**DIRECTIONS**
Only the text belongs in the copy: repeat each record exactly, without pictures.

Dataset entries
====

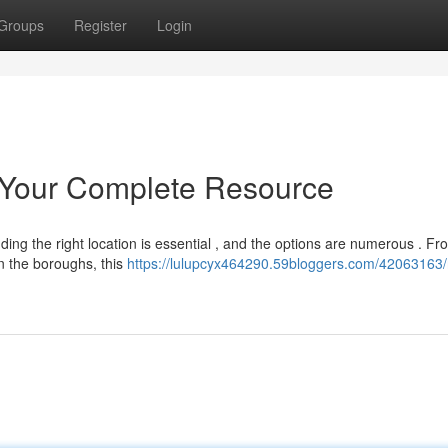
Groups
Register
Login
 Your Complete Resource
nding the right location is essential , and the options are numerous . Fr
n the boroughs, this
https://lulupcyx464290.59bloggers.com/42063163/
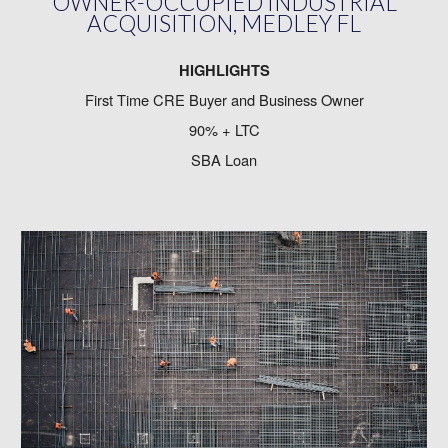
OWNER-OCCUPIED INDUSTRIAL
ACQUISITION, MEDLEY FL
HIGHLIGHTS
First Time CRE Buyer and Business Owner
90% + LTC
SBA Loan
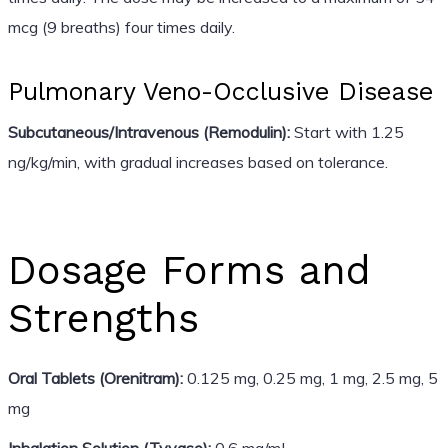
mcg (9 breaths) four times daily.
Pulmonary Veno-Occlusive Disease
Subcutaneous/Intravenous (Remodulin):
Start with 1.25
ng/kg/min, with gradual increases based on tolerance.
Dosage Forms and
Strengths
Oral Tablets (Orenitram):
0.125 mg, 0.25 mg, 1 mg, 2.5 mg, 5
mg
Inhalation Solution (Tyvaso):
0.6 mg/mL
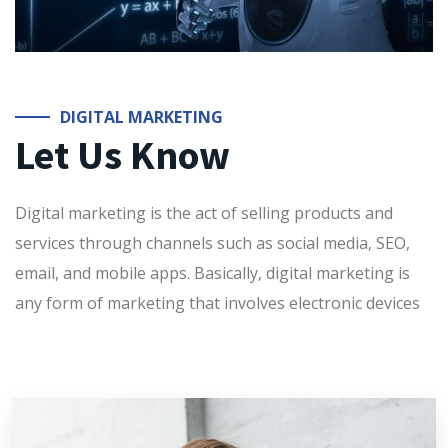
DIGITAL MARKETING
Let Us Know
Digital marketing is the act of selling products and
services through channels such as social media, SEO,
email, and mobile apps. Basically, digital marketing is
any form of marketing that involves electronic devices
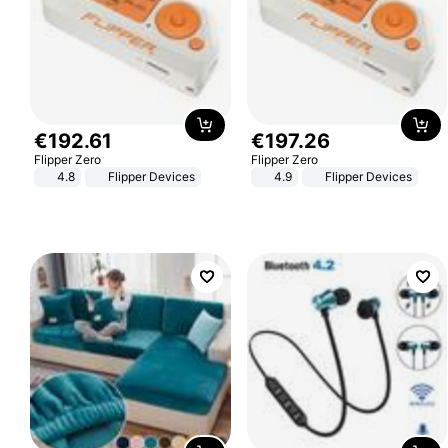
€
192
.
61
€
197
.
26
Flipper Zero
Flipper Zero
4.8
Flipper Devices
4.9
Flipper Devices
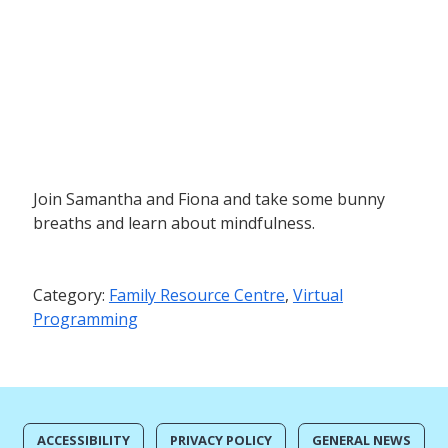
Join Samantha and Fiona and take some bunny
breaths and learn about mindfulness.
Category:
Family Resource Centre
,
Virtual
Programming
ACCESSIBILITY
PRIVACY POLICY
GENERAL NEWS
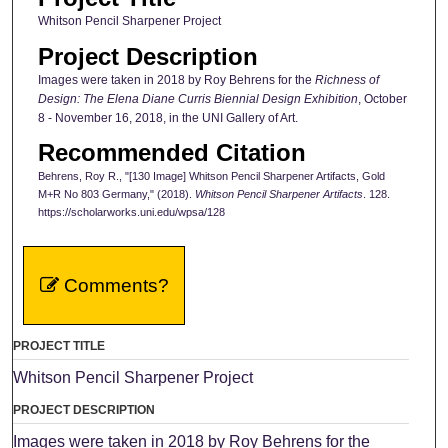
Whitson Pencil Sharpener Project
Project Description
Images were taken in 2018 by Roy Behrens for the
Richness of
Design: The Elena Diane Curris Biennial Design Exhibition
, October
8 - November 16, 2018, in the UNI Gallery of Art.
Recommended Citation
Behrens, Roy R., "[130 Image] Whitson Pencil Sharpener Artifacts, Gold
M+R No 803 Germany," (2018).
Whitson Pencil Sharpener Artifacts
. 128.
https://scholarworks.uni.edu/wpsa/128
Comments?
PROJECT TITLE
Whitson Pencil Sharpener Project
PROJECT DESCRIPTION
Images were taken in 2018 by Roy Behrens for the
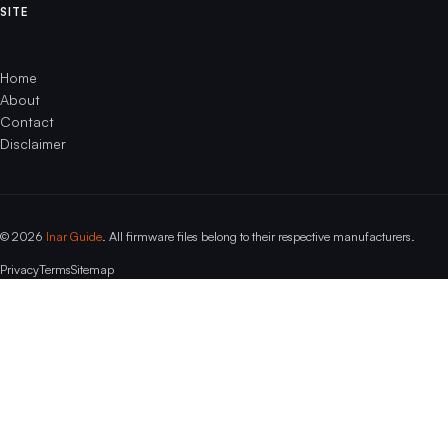
SITE
Home
About
Contact
Disclaimer
© 2026
Inar Guide
. All firmware files belong to their respective manufacturers.
Privacy
Terms
Sitemap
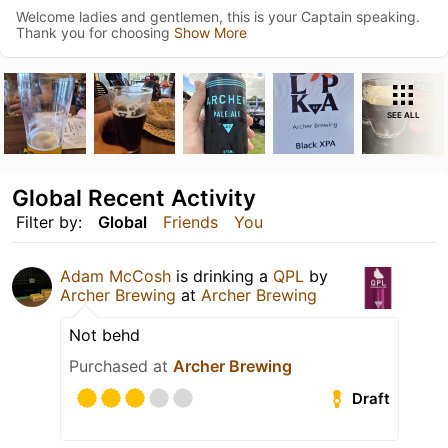
Welcome ladies and gentlemen, this is your Captain speaking.
Thank you for choosing
Show More
SEE ALL
Global Recent Activity
Filter by:
Global
Friends
You
Adam McCosh
is drinking a
QPL
by
Archer Brewing
at
Archer Brewing
Not behd
Purchased at
Archer Brewing
Draft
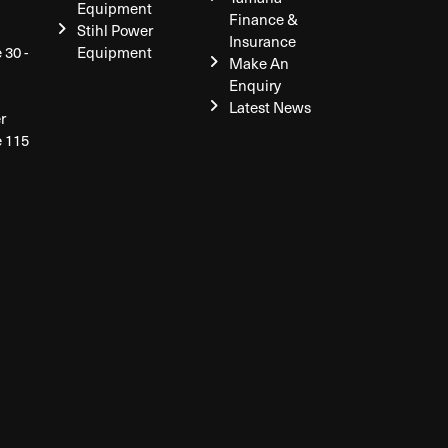
Equipment
Finance &
Stihl Power
Insurance
 30 -
Equipment
Make An
Enquiry
Latest News
r
e 115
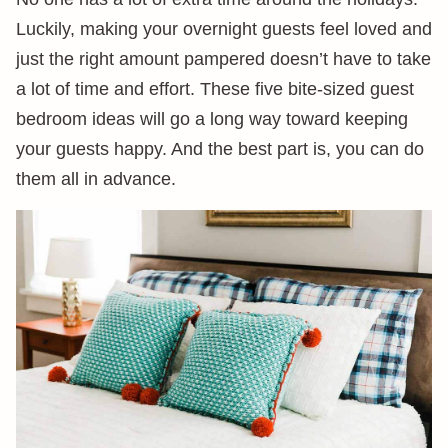
Luckily, making your overnight guests feel loved and
just the right amount pampered doesn’t have to take
a lot of time and effort. These five bite-sized guest
bedroom ideas will go a long way toward keeping
your guests happy. And the best part is, you can do
them all in advance.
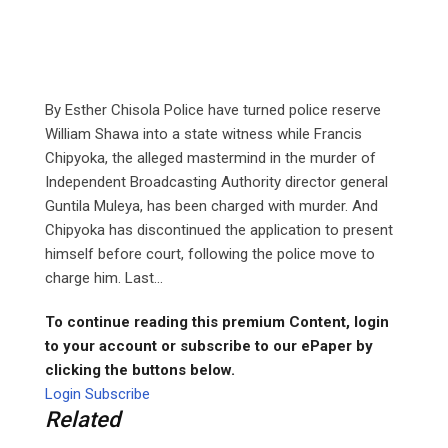
By Esther Chisola Police have turned police reserve
William Shawa into a state witness while Francis
Chipyoka, the alleged mastermind in the murder of
Independent Broadcasting Authority director general
Guntila Muleya, has been charged with murder. And
Chipyoka has discontinued the application to present
himself before court, following the police move to
charge him. Last...
To continue reading this premium Content, login
to your account or subscribe to our ePaper by
clicking the buttons below.
Login
Subscribe
Related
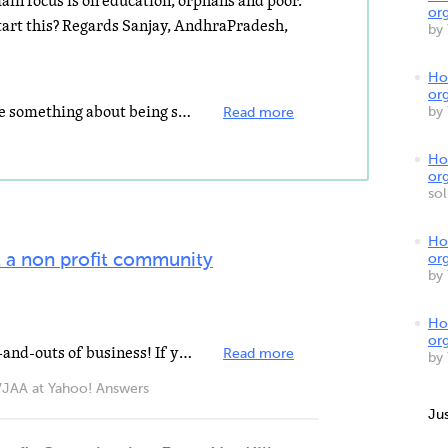
main focus is on education, orphans and poor.
org
art this? Regards Sanjay, AndhraPradesh,
by
How
org
hi there, It is good that you realize something about being systematic. Running a non-profit organization...
by
Read more
Ho
org
so
Ho
 a non profit community
org
by
How
org
First, educate yourself on the ins-and-outs of business! If you have little to no knowledge on business...
Read more
by
A at Yahoo! Answers
Ju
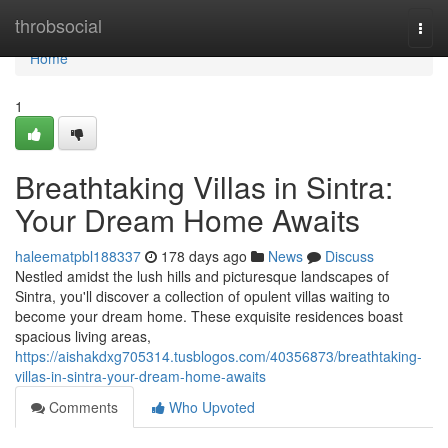
Home
throbsocial
Togg
navi
Home
1
Breathtaking Villas in Sintra:
Your Dream Home Awaits
haleematpbl188337
178 days ago
News
Discuss
Nestled amidst the lush hills and picturesque landscapes of
Sintra, you'll discover a collection of opulent villas waiting to
become your dream home. These exquisite residences boast
spacious living areas,
https://aishakdxg705314.tusblogos.com/40356873/breathtaking-
villas-in-sintra-your-dream-home-awaits
Comments
Who Upvoted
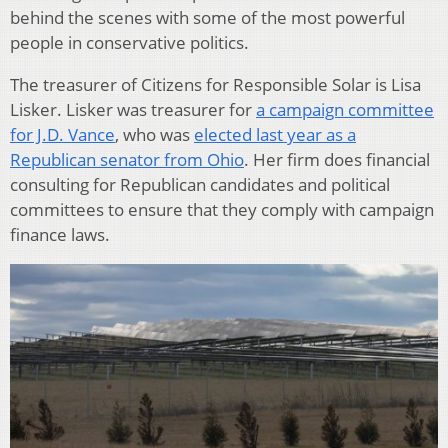
behind the scenes with some of the most powerful
people in conservative politics.
The treasurer of Citizens for Responsible Solar is Lisa
Lisker. Lisker was treasurer for
a campaign committee
for J.D. Vance
, who was
elected last year as a
Republican senator from Ohio
. Her firm does financial
consulting for Republican candidates and political
committees to ensure that they comply with campaign
finance laws.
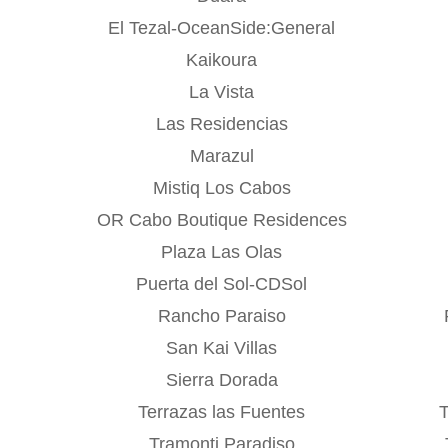
El Tezal-OceanSide:General
Kaikoura
La Vista
Las Residencias
Marazul
Mistiq Los Cabos
OR Cabo Boutique Residences
Plaza Las Olas
Puerta del Sol-CDSol
Rancho Paraiso
San Kai Villas
Sierra Dorada
Terrazas las Fuentes
Tramonti Paradiso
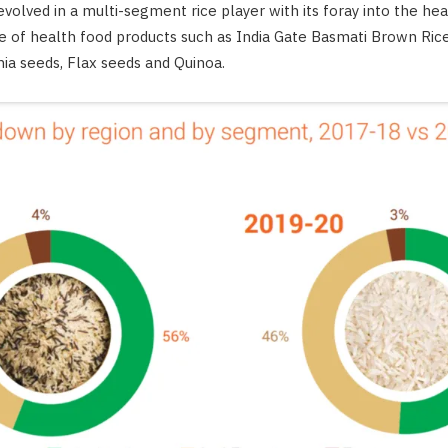
volved in a multi-segment rice player with its foray into the h
e of health food products such as India Gate Basmati Brown Rice
ia seeds, Flax seeds and Quinoa.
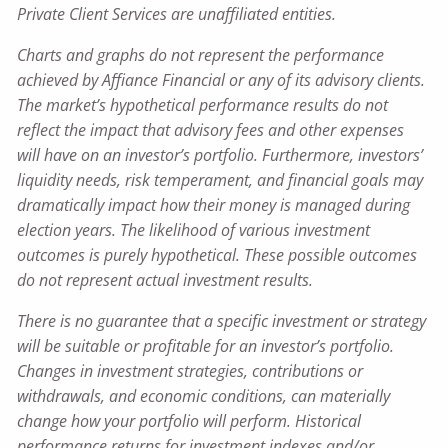
Private Client Services are unaffiliated entities.
Charts and graphs do not represent the performance
achieved by Affiance Financial or any of its advisory clients.
The market’s hypothetical performance results do not
reflect the impact that advisory fees and other expenses
will have on an investor’s portfolio. Furthermore, investors’
liquidity needs, risk temperament, and financial goals may
dramatically impact how their money is managed during
election years. The likelihood of various investment
outcomes is purely hypothetical. These possible outcomes
do not represent actual investment results.
There is no guarantee that a specific investment or strategy
will be suitable or profitable for an investor’s portfolio.
Changes in investment strategies, contributions or
withdrawals, and economic conditions, can materially
change how your portfolio will perform. Historical
performance returns for investment indexes and/or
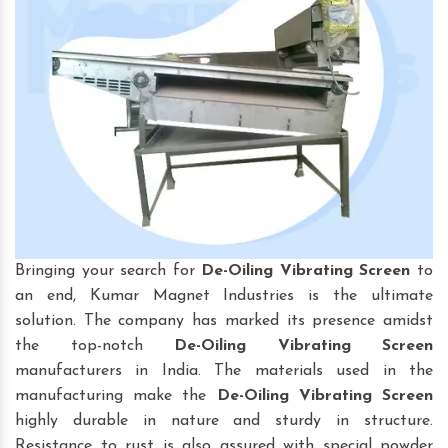
Bringing your search for
De-Oiling Vibrating Screen
to
an end, Kumar Magnet Industries is the ultimate
solution. The company has marked its presence amidst
the top-notch
De-Oiling Vibrating Screen
manufacturers in India. The materials used in the
manufacturing make the
De-Oiling Vibrating Screen
highly durable in nature and sturdy in structure.
Resistance to rust is also assured with special powder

====

**RESPONSE TO THIS TASK**
Groups
Register
Login
 Your Complete Resource
nding the right location is essential , and the options are numerous . Fr
n the boroughs, this
https://lulupcyx464290.59bloggers.com/42063163/
OWNER-OCCUPIED INDUSTRIAL
ACQUISITION, MEDLEY FL
HIGHLIGHTS
First Time CRE Buyer and Business Owner
90% + LTC
SBA Loan
mcg (9 breaths) four times daily.
Pulmonary Veno-Occlusive Disease
Subcutaneous/Intravenous (Remodulin):
Start with 1.25
ng/kg/min, with gradual increases based on tolerance.
Dosage Forms and
Strengths
Oral Tablets (Orenitram):
0.125 mg, 0.25 mg, 1 mg, 2.5 mg, 5
mg
Inhalation Solution (Tyvaso):
0.6 mg/mL
DIGITAL MARKETING
Let Us Know
Digital marketing is the act of selling products and
services through channels such as social media, SEO,
email, and mobile apps. Basically, digital marketing is
any form of marketing that involves electronic devices
€
192
.
61
€
197
.
26
Flipper Zero
Flipper Zero
4.8
Flipper Devices
4.9
Flipper Devices
Join Samantha and Fiona and take some bunny
breaths and learn about mindfulness.
Category:
Family Resource Centre
,
Virtual
Programming
ACCESSIBILITY
PRIVACY POLICY
GENERAL NEWS
Whitson Pencil Sharpener Project
Project Description
Images were taken in 2018 by Roy Behrens for the
Richness of
Design: The Elena Diane Curris Biennial Design Exhibition
, October
8 - November 16, 2018, in the UNI Gallery of Art.
Recommended Citation
Behrens, Roy R., "[130 Image] Whitson Pencil Sharpener Artifacts, Gold
M+R No 803 Germany," (2018).
Whitson Pencil Sharpener Artifacts
. 128.
https://scholarworks.uni.edu/wpsa/128
Comments?
PROJECT TITLE
Whitson Pencil Sharpener Project
PROJECT DESCRIPTION
Images were taken in 2018 by Roy Behrens for the
SITE
Home
About
Contact
Disclaimer
© 2026
Inar Guide
. All firmware files belong to their respective manufacturers.
Privacy
Terms
Sitemap
Welcome ladies and gentlemen, this is your Captain speaking.
Thank you for choosing
Show More
SEE ALL
Global Recent Activity
Filter by:
Global
Friends
You
Adam McCosh
is drinking a
QPL
by
Archer Brewing
at
Archer Brewing
Not behd
Purchased at
Archer Brewing
Draft
Equipment
Finance &
Stihl Power
Insurance
 30 -
Equipment
Make An
Enquiry
Latest News
r
e 115
Luckily, making your overnight guests feel loved and
just the right amount pampered doesn’t have to take
a lot of time and effort. These five bite-sized guest
bedroom ideas will go a long way toward keeping
your guests happy. And the best part is, you can do
them all in advance.
By Esther Chisola Police have turned police reserve
William Shawa into a state witness while Francis
Chipyoka, the alleged mastermind in the murder of
Independent Broadcasting Authority director general
Guntila Muleya, has been charged with murder. And
Chipyoka has discontinued the application to present
himself before court, following the police move to
charge him. Last...
To continue reading this premium Content, login
to your account or subscribe to our ePaper by
clicking the buttons below.
Login
Subscribe
Related
main focus is on education, orphans and poor.
org
art this? Regards Sanjay, AndhraPradesh,
by
How
org
hi there, It is good that you realize something about being systematic. Running a non-profit organization...
by
Read more
Ho
org
so
Ho
 a non profit community
org
by
How
org
First, educate yourself on the ins-and-outs of business! If you have little to no knowledge on business...
Read more
by
A at Yahoo! Answers
Ju
Home
throbsocial
Togg
navi
Home
1
Breathtaking Villas in Sintra:
Your Dream Home Awaits
haleematpbl188337
178 days ago
News
Discuss
Nestled amidst the lush hills and picturesque landscapes of
Sintra, you'll discover a collection of opulent villas waiting to
become your dream home. These exquisite residences boast
spacious living areas,
https://aishakdxg705314.tusblogos.com/40356873/breathtaking-
villas-in-sintra-your-dream-home-awaits
Comments
Who Upvoted
behind the scenes with some of the most powerful
people in conservative politics.
The treasurer of Citizens for Responsible Solar is Lisa
Lisker. Lisker was treasurer for
a campaign committee
for J.D. Vance
, who was
elected last year as a
Republican senator from Ohio
. Her firm does financial
consulting for Republican candidates and political
committees to ensure that they comply with campaign
finance laws.
El Tezal-OceanSide:General
Kaikoura
La Vista
Las Residencias
Marazul
Mistiq Los Cabos
OR Cabo Boutique Residences
Plaza Las Olas
Puerta del Sol-CDSol
Rancho Paraiso
San Kai Villas
Sierra Dorada
Terrazas las Fuentes
Tramonti Paradiso
volved in a multi-segment rice player with its foray into the h
e of health food products such as India Gate Basmati Brown Rice
ia seeds, Flax seeds and Quinoa.
Private Client Services are unaffiliated entities.
Charts and graphs do not represent the performance
achieved by Affiance Financial or any of its advisory clients.
The market’s hypothetical performance results do not
reflect the impact that advisory fees and other expenses
will have on an investor’s portfolio. Furthermore, investors’
liquidity needs, risk temperament, and financial goals may
dramatically impact how their money is managed during
election years. The likelihood of various investment
outcomes is purely hypothetical. These possible outcomes
do not represent actual investment results.
There is no guarantee that a specific investment or strategy
will be suitable or profitable for an investor’s portfolio.
Changes in investment strategies, contributions or
withdrawals, and economic conditions, can materially
change how your portfolio will perform. Historical
performance returns for investment indexes and/or
Bringing your search for
De-Oiling Vibrating Screen
to
an end, Kumar Magnet Industries is the ultimate
solution. The company has marked its presence amidst
the top-notch
De-Oiling Vibrating Screen
manufacturers in India. The materials used in the
manufacturing make the
De-Oiling Vibrating Screen
highly durable in nature and sturdy in structure.
Resistance to rust is also assured with special powder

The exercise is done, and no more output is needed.